Matthew Daly: Well, one thing I will say is that in studying Lee Zeldin's record, and I don't pretend to have had that name on my bingo card to be the EPA chief, I think nobody saw that coming yesterday when that was announced, that was a pure surprise and you don't get that many pure surprises in Washington, DC, but in Lee Zeldin's term as a member of Congress, he was a member of the Climate Solutions Caucus, which not that many Republicans are in that caucus. That's something.

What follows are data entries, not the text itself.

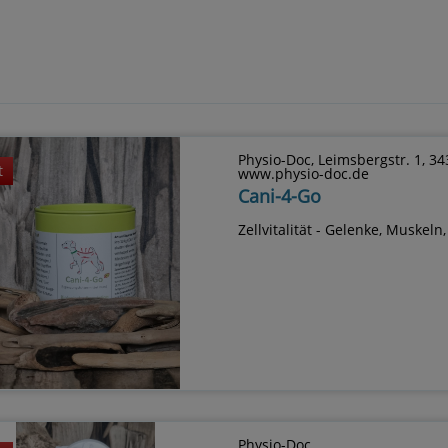
Physio-Doc, Leimsbergstr. 1, 3
t
www.physio-doc.de
Cani-4-Go
Zellvitalität - Gelenke, Muskel
Physio-Doc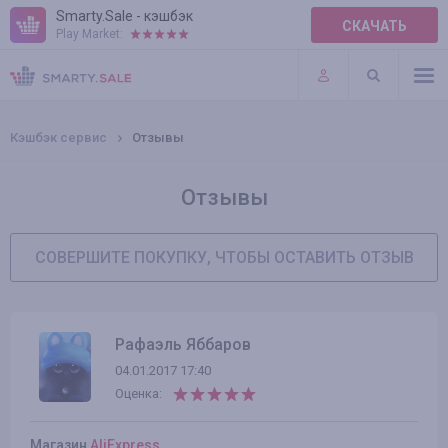
Smarty.Sale - кэшбэк
СКАЧАТЬ
Play Market:
ПРАВИЛА
ПЛАГИНЫ
Кэшбэк сервис
Отзывы
Отзывы
СОВЕРШИТЕ ПОКУПКУ, ЧТОБЫ ОСТАВИТЬ ОТЗЫВ
Рафаэль Яббаров
04.01.2017 17:40
Оценка:
Магазин
AliExpress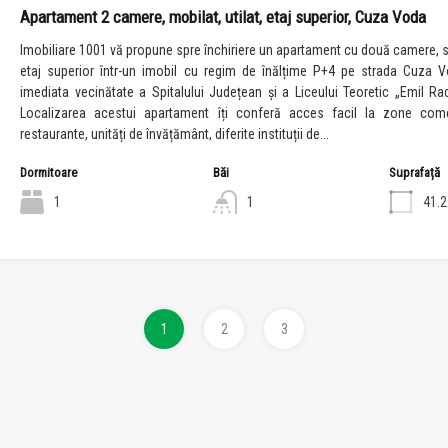
Apartament 2 camere, mobilat, utilat, etaj superior, Cuza Voda
Imobiliare 1001 vă propune spre închiriere un apartament cu două camere, si
etaj superior într-un imobil cu regim de înălțime P+4 pe strada Cuza V
imediata vecinătate a Spitalului Județean și a Liceului Teoretic „Emil Rac
Localizarea acestui apartament îți conferă acces facil la zone come
restaurante, unități de învățământ, diferite instituții de...
Dormitoare
Băi
Suprafață
1
1
41.
1
2
3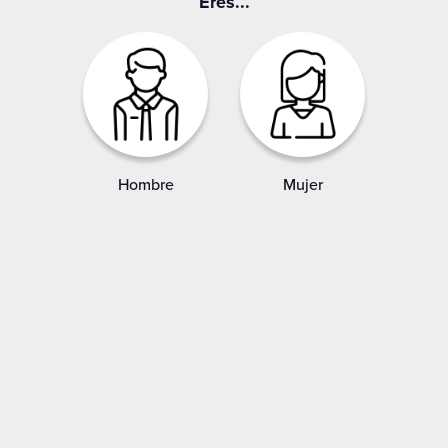
Eres...
Hombre
Mujer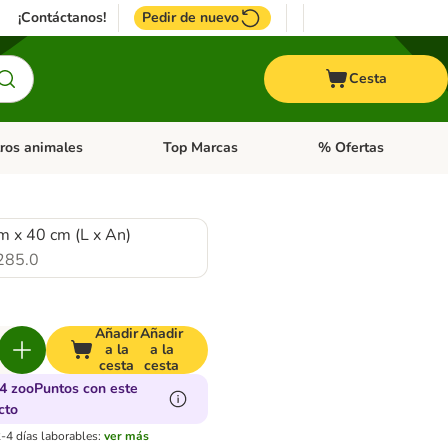
¡Contáctanos!
Pedir de nuevo
Cesta
ros animales
Top Marcas
% Ofertas
: Roedores y +
de categoria abierto: Pájaros
Menú de categoria abierto: Otros animales
Menú de categoria abie
m x 40 cm (L x An)
285.0
Añadir
Añadir
a la
a la
cesta
cesta
4 zooPuntos con este
cto
-4 días laborables:
ver más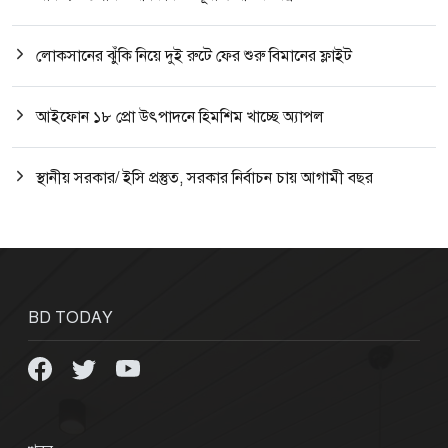
লোকসানের ঝুঁকি নিয়ে দুই রুটে ফের শুরু বিমানের ফ্লাইট
আইফোন ১৮ প্রো উৎপাদনে হিমশিম খাচ্ছে অ্যাপল
স্থানীয় সরকার/ ইসি প্রস্তুত, সরকার নির্বাচন চায় আগামী বছর
BD TODAY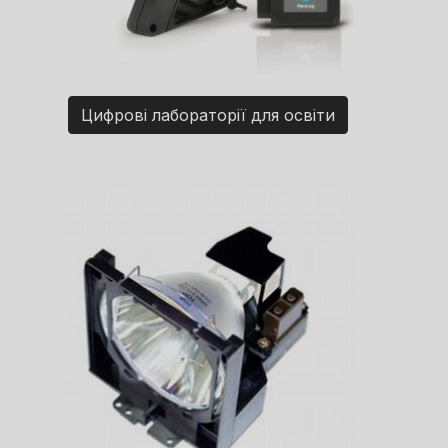
Цифрові лабораторії для освіти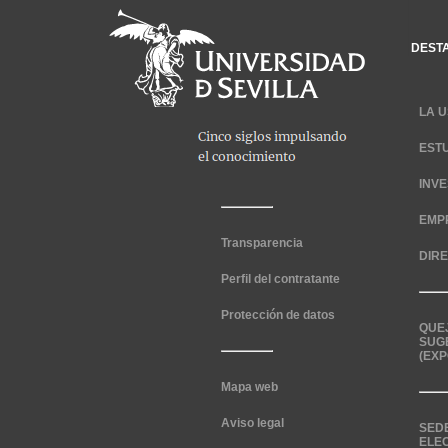
DEST
LA U
EST
INV
EMP
Transparencia
DIR
Perfil del contratante
Protección de datos
QUE
SUG
(EXP
Mapa web
Aviso legal
SED
ELE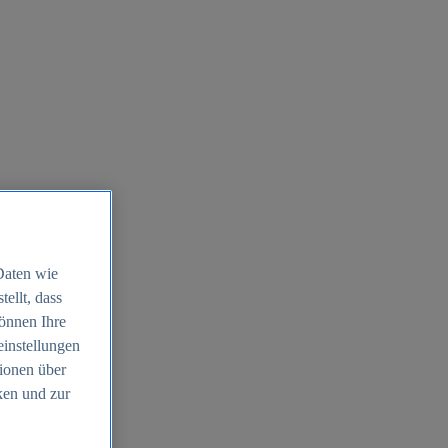
Daten wie
ellt, dass
können Ihre
einstellungen
ionen über
ken und zur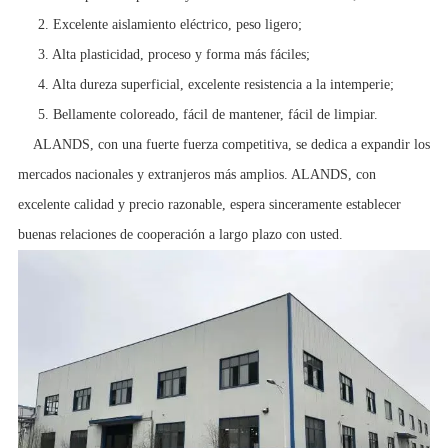
2. Excelente aislamiento eléctrico, peso ligero;
3. Alta plasticidad, proceso y forma más fáciles;
4. Alta dureza superficial, excelente resistencia a la intemperie;
5. Bellamente coloreado, fácil de mantener, fácil de limpiar.
ALANDS, con una fuerte fuerza competitiva, se dedica a expandir los
mercados nacionales y extranjeros más amplios. ALANDS, con
excelente calidad y precio razonable, espera sinceramente establecer
buenas relaciones de cooperación a largo plazo con usted.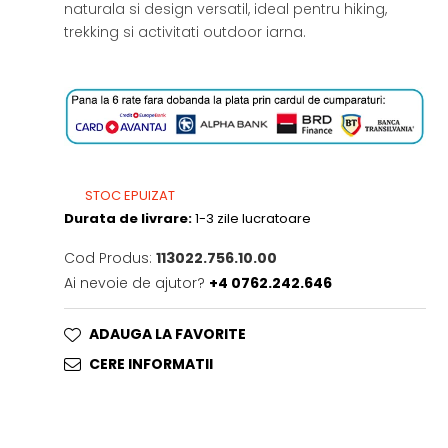
naturala si design versatil, ideal pentru hiking,
trekking si activitati outdoor iarna.
STOC EPUIZAT
Durata de livrare:
1-3 zile lucratoare
Cod Produs:
113022.756.10.00
Ai nevoie de ajutor?
+4 0762.242.646
ADAUGA LA FAVORITE
CERE INFORMATII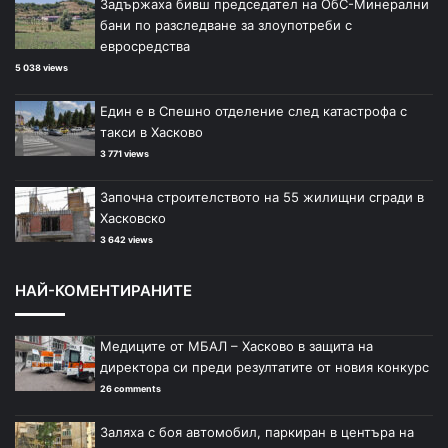
Задържаха бивш председател на ОбС-Минерални
бани по разследване за злоупотреби с
евросредства
5 038 views
Един е в Спешно отделение след катастрофа с
такси в Хасково
3 771 views
Започна строителството на 55 жилищни сгради в
Хасковско
3 642 views
НАЙ-КОМЕНТИРАНИТЕ
Медиците от МБАЛ – Хасково в защита на
директора си преди резултатите от новия конкурс
26 comments
Заляха с боя автомобил, паркиран в центъра на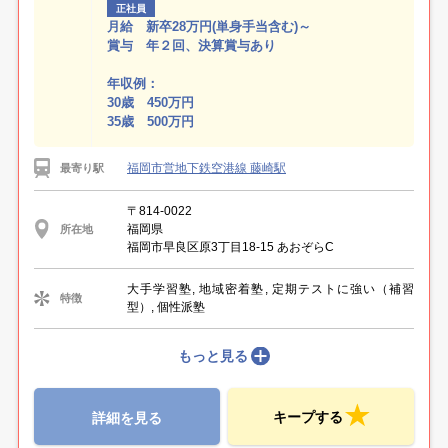
正社員
月給 新卒28万円(単身手当含む)～
賞与 年２回、決算賞与あり
年収例：
30歳 450万円
35歳 500万円
福岡市営地下鉄空港線 藤崎駅
最寄り駅
〒814-0022
福岡県
所在地
福岡市早良区原3丁目18-15 あおぞらC
大手学習塾, 地域密着塾, 定期テストに強い（補習
特徴
型）, 個性派塾
もっと見る
キープする
詳細を見る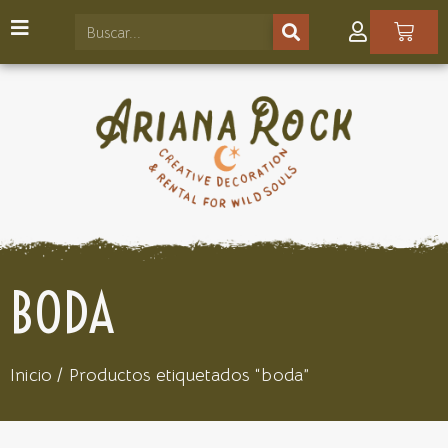
BODA
Inicio
/ Productos etiquetados “boda”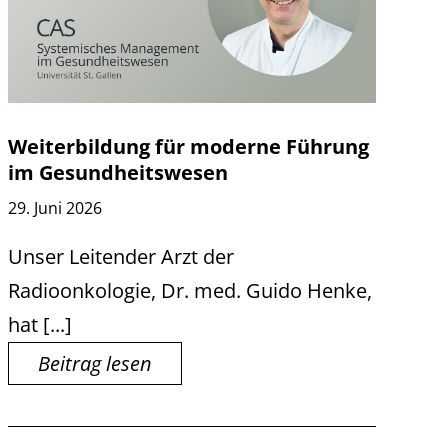
Weiterbildung für moderne Führung
im Gesundheitswesen
29. Juni 2026
Unser Leitender Arzt der
Radioonkologie, Dr. med. Guido Henke,
hat [...]
Beitrag lesen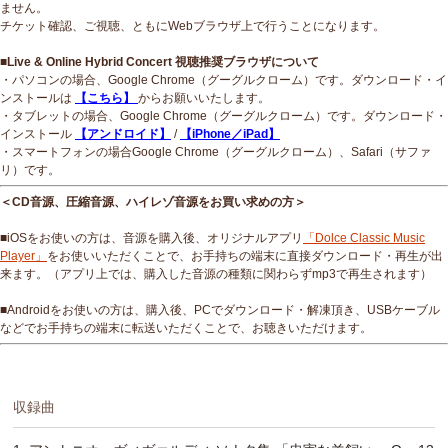
ません。
チケット確認、ご視聴、ともにWebブラウザ上で行うことになります。
■Live & Online Hybrid Concert 視聴推奨ブラウザについて
・パソコンの場合、Google Chrome（グーグルクローム）です。ダウンロード・イ
ンストールは
【こちら】
からお願いいたします。
・タブレットの場合、Google Chrome（グーグルクローム）です。ダウンロード・
インストール
【アンドロイド】
/
【iPhone／iPad】
・スマートフォンの場合Google Chrome（グーグルクローム）、Safari（サファ
リ）です。
＜CD音源、圧縮音源、ハイレゾ音源をお買い求めの方＞
■iOSをお使いの方は、音源を購入後、オリジナルアプリ
「Dolce Classic Music
Player」
をお使いいただくことで、お手持ちの端末に直接ダウンロード・再生が出
来ます。（アプリ上では、購入した音源の種類に関わらずmp3で再生されます）
■Androidをお使いの方は、購入後、PCでダウンロード・解凍頂き、USBケーブル
などでお手持ちの端末に転送いただくことで、お聴きいただけます。
収録曲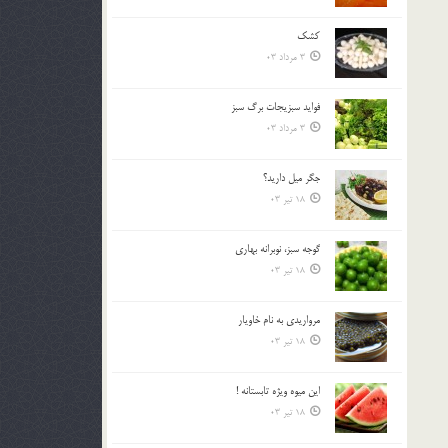
کشک
3 مرداد 03
فوايد سبزيجات برگ سبز
3 مرداد 03
جگر ميل داريد؟
18 تیر 03
گوجه سبز، نوبرانه بهاري
18 تیر 03
مرواريدي به نام خاويار
18 تیر 03
اين ميوه ويژه تابستانه !
18 تیر 03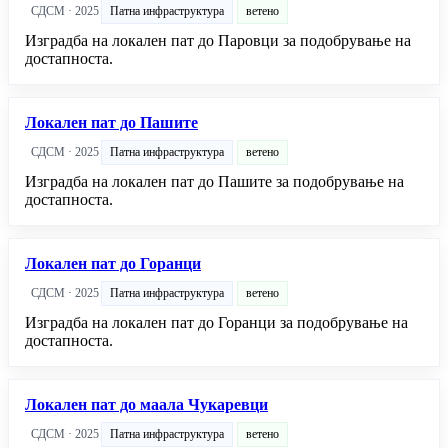
СДСМ · 2025
Патна инфраструктура
ветено
Изградба на локален пат до Паровци за подобрување на
достапноста.
Локален пат до Пашите
СДСМ · 2025
Патна инфраструктура
ветено
Изградба на локален пат до Пашите за подобрување на
достапноста.
Локален пат до Горанци
СДСМ · 2025
Патна инфраструктура
ветено
Изградба на локален пат до Горанци за подобрување на
достапноста.
Локален пат до маала Чукаревци
СДСМ · 2025
Патна инфраструктура
ветено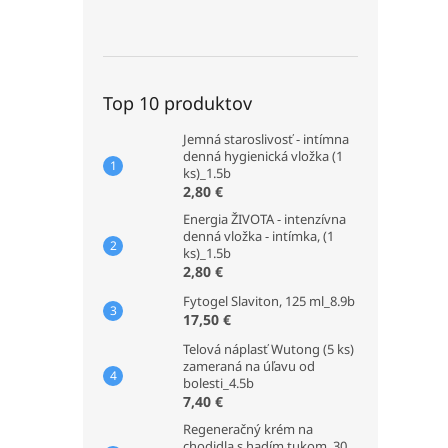
Top 10 produktov
Jemná staroslivosť - intímna
denná hygienická vložka (1
ks)_1.5b
2,80 €
Energia ŽIVOTA - intenzívna
denná vložka - intímka, (1
ks)_1.5b
2,80 €
Fytogel Slaviton, 125 ml_8.9b
17,50 €
Telová náplasť Wutong (5 ks)
zameraná na úľavu od
bolesti_4.5b
7,40 €
Regeneračný krém na
chodidla s hadím tukom, 30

I think he also has voted to try to have protections for PFAS chemicals, which I think you've done other shows about, which are these forever chemicals that are really in everything that we use and buy. Those are two things I think that environmental advocates can point to that maybe say he's not quite as extreme as some other Republicans. I think he was really brought in to deregulate because he's a lawyer, and that's his focus, is to deregulate. I think that's really where he's going to be going.
Brian Lehrer: Matthew Daly, reporter who covers climate, environment, and energy policy for the Associated Press, thank you so much for joining us again today and for all the reporting you've been doing on this.
Matthew Daly: Oh, no, thank you. Glad to be here.
Brian Lehrer: That's our Climate Story of the Week.